BERLIN Dec 6, 2005 — German Chancellor Angela Merkel said Tuesday that the United States has admitted making a mistake in the case of a German national who claimed he was wrongfully imprisoned by the CIA.

Merkel spoke during a press conference with Secretary of State Condoleezza Rice, who refused to discuss specifics with reporters. The two women leaders' first meeting was dominated by questions about U.S. terrorism policies, including the five-month detention of Lebanese-born Khaled al-Masri and reports of secret CIA prisons and potentially illegal use of European airports and airspace to transport terror suspects.

"The American administration is not denying" it erred in the case of al-Masri, Merkel said through a translator.

Merkel welcomed that admission and added that she is grateful for Rice's assurances that the United States conducts anti-terror operations legally and without the use of torture.

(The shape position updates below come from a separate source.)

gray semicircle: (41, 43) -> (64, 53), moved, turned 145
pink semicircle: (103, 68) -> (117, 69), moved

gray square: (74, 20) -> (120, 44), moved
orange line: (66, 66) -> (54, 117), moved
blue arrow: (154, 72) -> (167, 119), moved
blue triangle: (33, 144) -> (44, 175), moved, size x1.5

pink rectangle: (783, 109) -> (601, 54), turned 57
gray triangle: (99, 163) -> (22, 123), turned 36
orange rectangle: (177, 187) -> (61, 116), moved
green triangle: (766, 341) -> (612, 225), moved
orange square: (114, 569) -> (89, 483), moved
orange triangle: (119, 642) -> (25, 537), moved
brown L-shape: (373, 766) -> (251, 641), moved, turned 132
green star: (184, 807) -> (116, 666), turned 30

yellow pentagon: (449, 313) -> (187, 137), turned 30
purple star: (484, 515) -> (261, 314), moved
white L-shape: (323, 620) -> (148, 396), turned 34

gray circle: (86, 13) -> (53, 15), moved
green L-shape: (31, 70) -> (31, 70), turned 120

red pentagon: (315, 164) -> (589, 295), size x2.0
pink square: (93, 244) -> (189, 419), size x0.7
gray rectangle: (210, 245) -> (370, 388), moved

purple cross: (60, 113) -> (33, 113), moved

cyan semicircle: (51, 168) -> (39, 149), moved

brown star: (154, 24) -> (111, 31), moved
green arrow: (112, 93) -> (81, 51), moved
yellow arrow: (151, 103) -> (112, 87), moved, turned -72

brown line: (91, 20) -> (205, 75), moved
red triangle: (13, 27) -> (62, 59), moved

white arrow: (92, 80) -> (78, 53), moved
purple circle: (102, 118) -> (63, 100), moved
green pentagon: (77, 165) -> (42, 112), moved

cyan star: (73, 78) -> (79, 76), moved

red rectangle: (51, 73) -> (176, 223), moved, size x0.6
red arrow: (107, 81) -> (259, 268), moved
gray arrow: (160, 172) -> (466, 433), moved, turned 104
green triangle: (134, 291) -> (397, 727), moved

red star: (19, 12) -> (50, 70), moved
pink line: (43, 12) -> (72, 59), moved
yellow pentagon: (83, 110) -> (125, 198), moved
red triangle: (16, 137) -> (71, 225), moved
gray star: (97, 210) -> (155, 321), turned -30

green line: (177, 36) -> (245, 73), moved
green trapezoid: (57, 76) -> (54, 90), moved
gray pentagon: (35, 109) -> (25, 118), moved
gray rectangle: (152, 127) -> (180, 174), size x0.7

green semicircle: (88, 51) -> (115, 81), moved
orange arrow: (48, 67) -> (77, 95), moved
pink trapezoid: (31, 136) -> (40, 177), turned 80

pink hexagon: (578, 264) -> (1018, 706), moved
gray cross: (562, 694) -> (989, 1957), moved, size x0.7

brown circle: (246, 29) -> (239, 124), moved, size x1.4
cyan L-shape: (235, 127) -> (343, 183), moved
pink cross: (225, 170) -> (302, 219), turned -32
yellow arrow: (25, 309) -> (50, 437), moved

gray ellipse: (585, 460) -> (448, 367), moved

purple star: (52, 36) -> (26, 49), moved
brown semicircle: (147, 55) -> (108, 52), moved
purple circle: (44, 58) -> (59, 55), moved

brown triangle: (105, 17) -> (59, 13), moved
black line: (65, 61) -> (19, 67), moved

"I'm happy to say we have discussed the one case, which the government of the United States has of course accepted as a mistake," Merkel said. "I'm very happy that the foreign minister has repeated here that when such mistakes happen, they must be corrected immediately. Everything else must happen in accordance with the law."

"We haven't discussed other cases," Merkel added, "so I cannot recognize any pattern."

Al-Masri was expected to bring suit against the CIA on Tuesday in Washington. He claims he was seized while on vacation in Europe last year and then brought to a U.S. prison in Afghanistan, where he was mistreated and interrogated for suspected ties to the al-Qaida terrorist group.

The German parliament will soon take up the matter, Merkel said, adding, "That is appropriate."

"We recognize the chancellor will be reviewing this" in parliament, Rice said. "We also recognize that any policy will sometimes result in error and when it happens we do everything we can to correct it."

The American diplomat also offered a broad defense of intelligence gathering in the pursuit of terrorists.

"This is essentially a war in which intelligence is absolutely key to success," Rice said. "If you are going to uncover plots, if you are going to get to people before they commit their crimes, that is largely an intelligence function."

Ticking off a list of recent terror attacks, Rice said the consequence of failing to find out about terror plots ahead of time can be seen not only in New York and Washington, sites of the Sept. 11 jetliner attacks, but also in Amman, Jordan; Beslan, Russia; London; Madrid and elsewhere.

Later Tuesday, Rice was flying to Romania, a country identified as a likely site of a secret detention facility run by the CIA. Romania denies it. She will sign a defense cooperation pact related to an air base the advocacy group Human Rights Watch has identified as a probable site for a clandestine prison.

In Berlin, Rice met with Merkel, the country's first leader from the formerly communist East, for about an hour. Merkel pledged last week to put aside past differences between Germany and the United States even as she pressed for the Bush administration to take the CIA prison concerns seriously.

"Let the battles of the past lie those battles have been fought," Merkel said in her first speech to parliament as chancellor.

The United States is eager to get off on the right foot with Merkel after turbulent relations with the government of blunt Bush opponent Gerhard Schroeder.

Rice met in Washington last week with new German Foreign Minister Frank-Walter Steinmeier and promised him an answer on the prison issue. Merkel comes to Washington to see President Bush in January.

European governments have expressed outrage over reports of a network of secret Soviet-era prisons in Eastern Europe where detainees may have been harshly treated and reports of CIA flights carrying al-Qaida prisoners through European airports.

Several countries have denied they hosted such sites. If the United States did operate such prisons, or is still doing so, the information would be classified. The Bush administration has refused to answer questions about it in public.

"Were I to confirm or deny, say yes or say no, then I would be compromising intelligence information, and I'm not going to do that," Rice told reporters on her plane to Germany. Before leaving Washington, Rice told reporters that fighting terrorism is "a two-way street" and that Europeans are safer for tough but legal U.S. tactics.